Template:Did you know nominations/Meatballs (advertisement)

The following is an archived discussion of the DYK nomination of the article below. Please do not modify this page. Subsequent comments should be made on the appropriate discussion page (such as this nomination's talk page, the article's talk page or Wikipedia talk:Did you know), unless there is consensus to re-open the discussion at this page. No further edits should be made to this page.

The result was: promoted by Bilorv (talk) 15:44, 20 July 2021 (UTC)

Meatballs (advertisement)

2000 Reform Party presidential nominee Pat Buchanan
2000 Reform Party presidential nominee Pat Buchanan
  • ... that Pat Buchanan (pictured) became the first presidential candidate to air a national ad (Meatballs) during the 2000 US general election campaign? Source: ("Buchanan's Broadside: Anti-Immigration Spot": "The effort also has the distinction of being the first 2000 presidential campaign spot to run nationally")
    • ALT1:... that although the Pat Buchanan (pictured) campaign commercial Meatballs was created by a Houston-based ad agency, the ad wasn't initially aired in Houston, lest its message turn off voters? Source: ("Of Love and Hate": "While some similarly themed Buchanan advertising has run on local radio stations, Houstonians have not seen the filmed versions. They are targeted for other states deemed more receptive to the Reform Party message.")
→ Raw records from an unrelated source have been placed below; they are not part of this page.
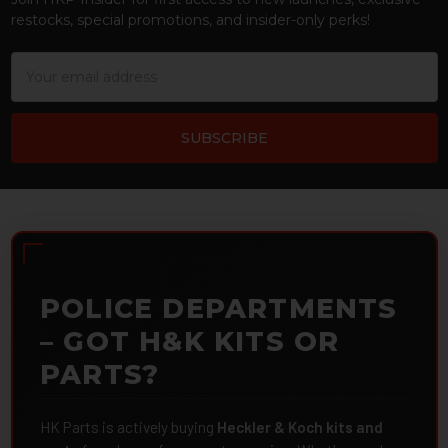
restocks, special promotions, and insider-only perks!
Email
Address
POLICE DEPARTMENTS
– GOT H&K KITS OR
PARTS?
HK Parts is actively buying
Heckler & Koch kits and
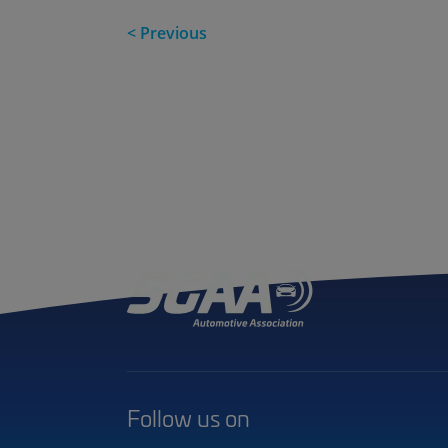
< Previous
Follow us on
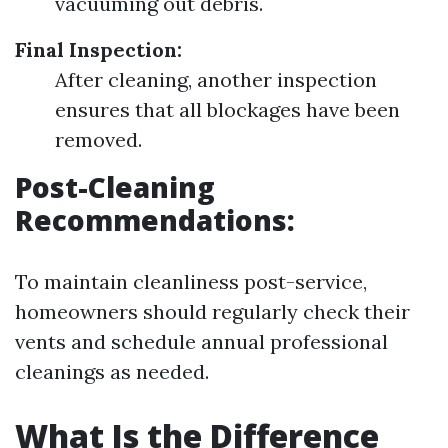
vacuuming out debris.
Final Inspection:
After cleaning, another inspection
ensures that all blockages have been
removed.
Post-Cleaning
Recommendations:
To maintain cleanliness post-service,
homeowners should regularly check their
vents and schedule annual professional
cleanings as needed.
What Is the Difference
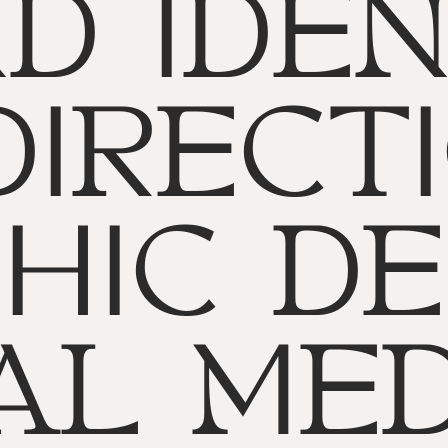
D IDEN
DIRECTI
HIC DE
AL MED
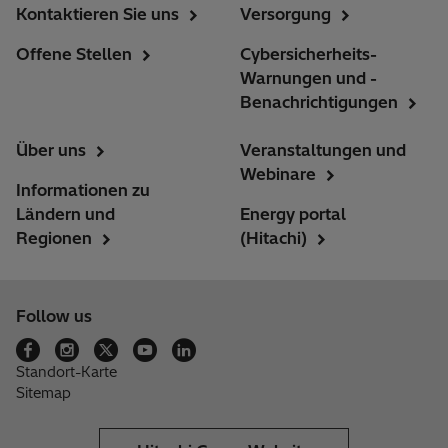
Kontaktieren Sie uns
Versorgung
Offene Stellen
Cybersicherheits-
Warnungen und -
Benachrichtigungen
Über uns
Veranstaltungen und
Webinare
Informationen zu
Ländern und
Energy portal
Regionen
(Hitachi)
Follow us
Standort-Karte
Sitemap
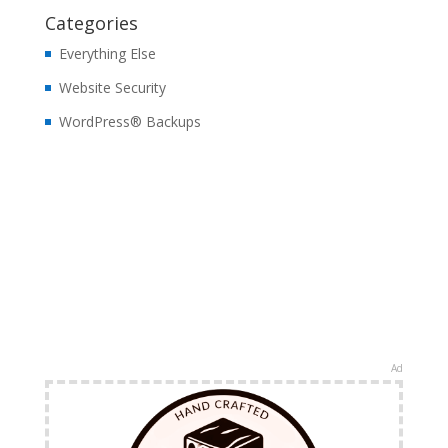
Categories
Everything Else
Website Security
WordPress® Backups
Ad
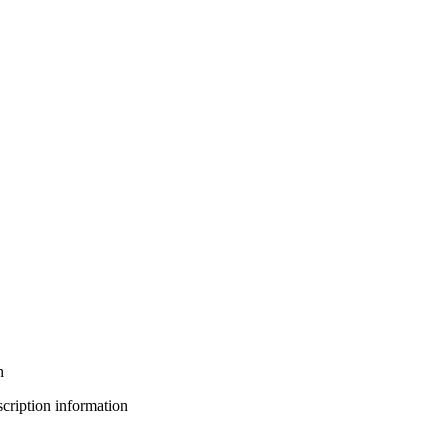
h
bscription information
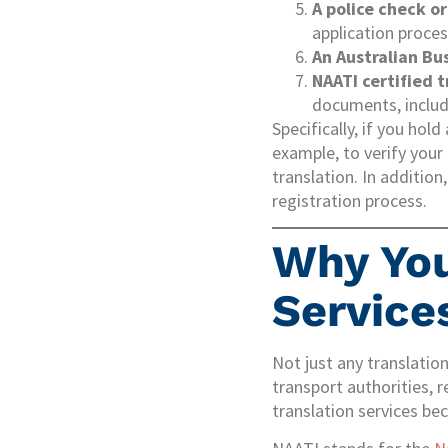
A police check or
application proces
An Australian Bu
NAATI certified 
documents, includi
Specifically, if you hold
example, to verify your 
translation. In addition
registration process.
Why You
Service
Not just any translation
transport authorities, 
translation services be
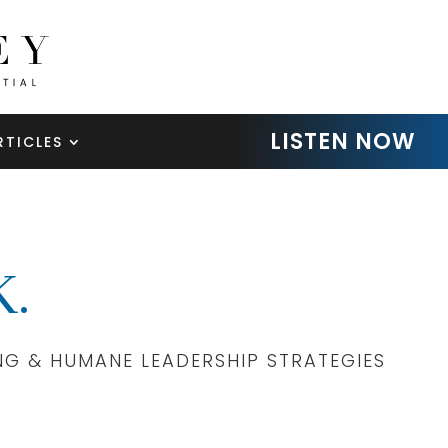
LISTEN NOW
RTICLES
.
NG & HUMANE LEADERSHIP STRATEGIES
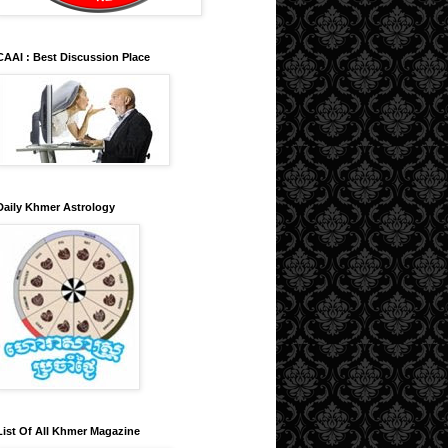
CAAI : Best Discussion Place
Daily Khmer Astrology
List Of All Khmer Magazine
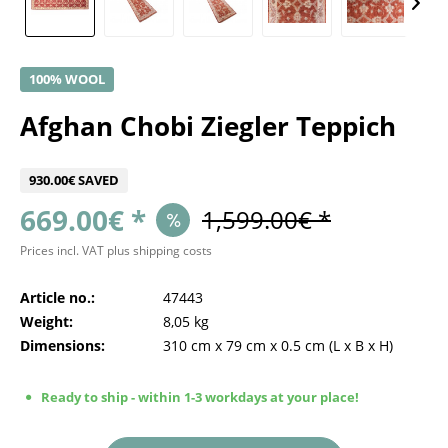
100% WOOL
Afghan Chobi Ziegler Teppich
930.00€ SAVED
669.00€ *
1,599.00€ *
Prices incl. VAT
plus shipping costs
Article no.:
47443
Weight:
8,05 kg
Dimensions:
310 cm
x
79 cm
x
0.5 cm
(L x B x H)
Ready to ship - within 1-3 workdays at your place!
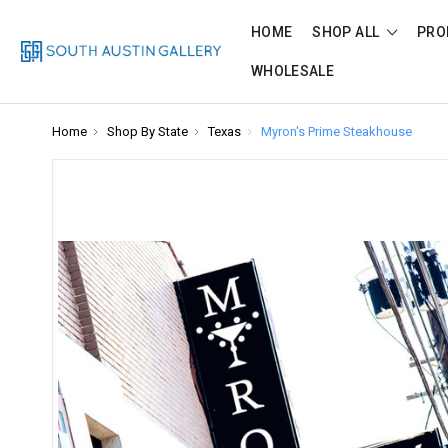
HOME
SHOP ALL
PRO
WHOLESALE
Home
Shop By State
Texas
Myron's Prime Steakhouse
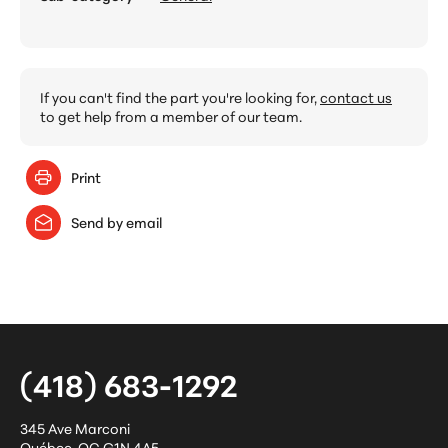
If you can't find the part you're looking for,
contact us
to get help from a member of our team.
Print
Send by email
(418) 683-1292
345 Ave Marconi
Québec
,
QC
G1N 4A5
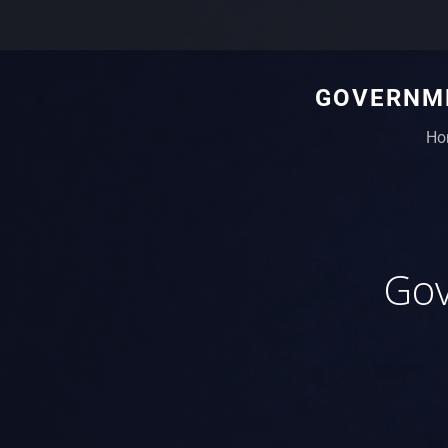
GOVERNME
Ho
Gov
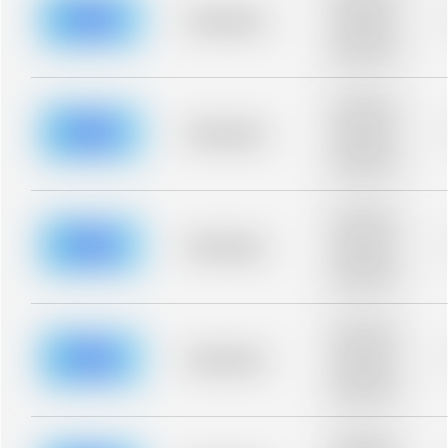
description for
blurred rows.
Placeholder
Placeholder
description for
blurred rows.
Placeholder
description for
blurred rows.
Placeholder
Placeholder
description for
blurred rows.
Placeholder
description for
blurred rows.
Placeholder
Placeholder
description for
blurred rows.
Placeholder
description for
blurred rows.
Placeholder
Placeholder
description for
blurred rows.
Placeholder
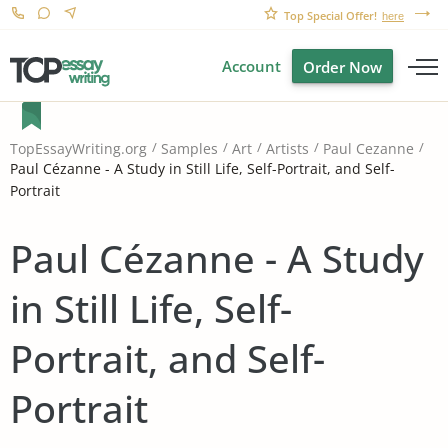
Top Special Offer!
here
Account
Order Now
TopEssayWriting.org
Samples
Art
Artists
Paul Cezanne
Paul Cézanne - A Study in Still Life, Self-Portrait, and Self-
Portrait
Paul Cézanne - A Study
in Still Life, Self-
Portrait, and Self-
Portrait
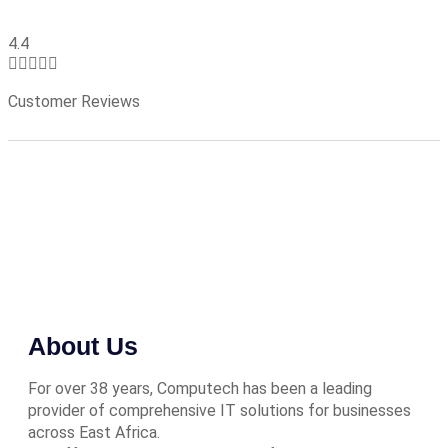
4.4





Customer Reviews
About Us
For over 38 years, Computech has been a leading
provider of comprehensive IT solutions for businesses
across East Africa.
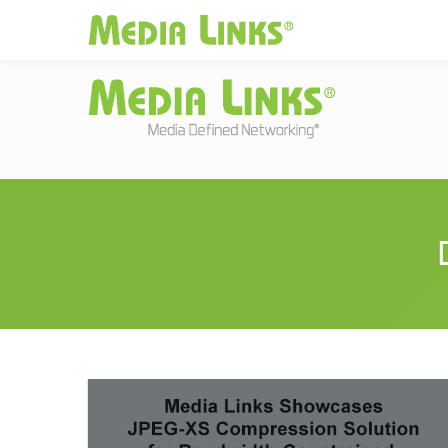
Media Links
Global
|
Change
Investors
Partner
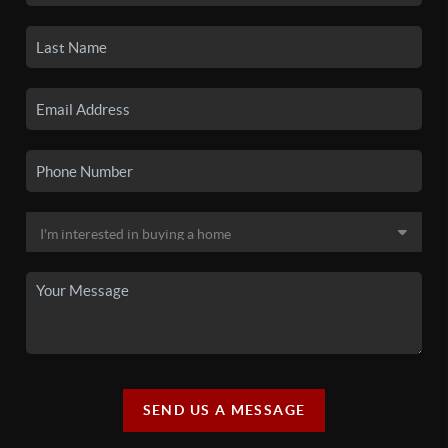
SEND US A MESSAGE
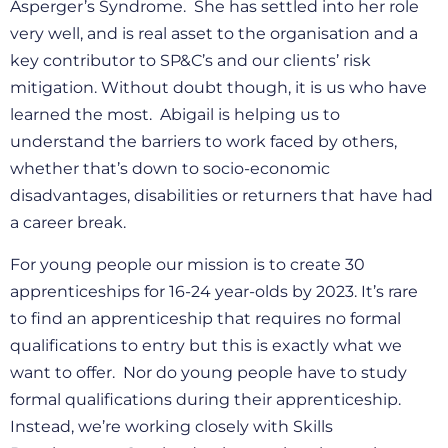
Asperger’s Syndrome. She has settled into her role
very well, and is real asset to the organisation and a
key contributor to SP&C’s and our clients’ risk
mitigation. Without doubt though, it is us who have
learned the most. Abigail is helping us to
understand the barriers to work faced by others,
whether that’s down to socio-economic
disadvantages, disabilities or returners that have had
a career break.
For young people our mission is to create 30
apprenticeships for 16-24 year-olds by 2023. It’s rare
to find an apprenticeship that requires no formal
qualifications to entry but this is exactly what we
want to offer. Nor do young people have to study
formal qualifications during their apprenticeship.
Instead, we’re working closely with Skills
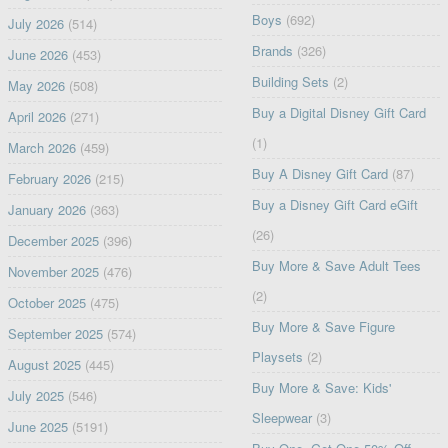
Boys
(692)
July 2026
(514)
Brands
(326)
June 2026
(453)
Building Sets
(2)
May 2026
(508)
Buy a Digital Disney Gift Card
April 2026
(271)
(1)
March 2026
(459)
Buy A Disney Gift Card
(87)
February 2026
(215)
Buy a Disney Gift Card eGift
January 2026
(363)
(26)
December 2025
(396)
Buy More & Save Adult Tees
November 2025
(476)
(2)
October 2025
(475)
Buy More & Save Figure
September 2025
(574)
Playsets
(2)
August 2025
(445)
Buy More & Save: Kids'
July 2025
(546)
Sleepwear
(3)
June 2025
(5191)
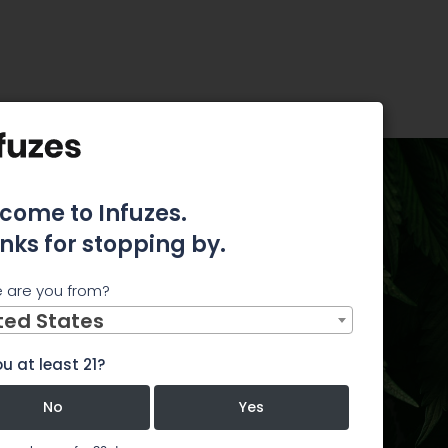
 Everything You Need to Know
come to Infuzes.
arijuana
nks for stopping by.
hing You
 are you from?
ted States
u at least 21?
e.yahoo.com
No
Yes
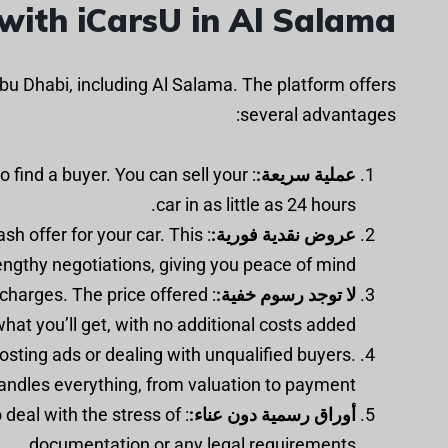
with iCarsU in Al Salama?
bu Dhabi, including Al Salama. The platform offers
several advantages:
to find a buyer. You can sell your
عملية سريعة:
car in as little as 24 hours.
ash offer for your car. This
عروض نقدية فورية:
engthy negotiations, giving you peace of mind.
 charges. The price offered
لا توجد رسوم خفية:
what you’ll get, with no additional costs added.
osting ads or dealing with unqualified buyers.
andles everything, from valuation to payment.
 deal with the stress of
أوراق رسمية دون عناء:
documentation or any legal requirements.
Improved to Good Article status by Historical-idealist (talk). Self-nominated at 15:50, 4 July 2021 (UTC).

General: Article is new enough and long enough
Policy: Article is sourced, neutral, and free of copyright problems
Hook: Hook has been verified by provided inline citation
Image: Image is freely licensed, used in the article, and clear at 100px.
QPQ: None required.

Overall: That was an easy evaluation. The policy requirements are all met, QPQ waived as no credits are outstanding. I've made some minor copyediting and removed "reportedly" from one sentence, as one of the sources already used in the article stated the fact explicitly. I see no obvious or major flaws in the article content, it's broad in its coverage and reading it is a pleasure, so I am happy to let it go on the main page. Good job.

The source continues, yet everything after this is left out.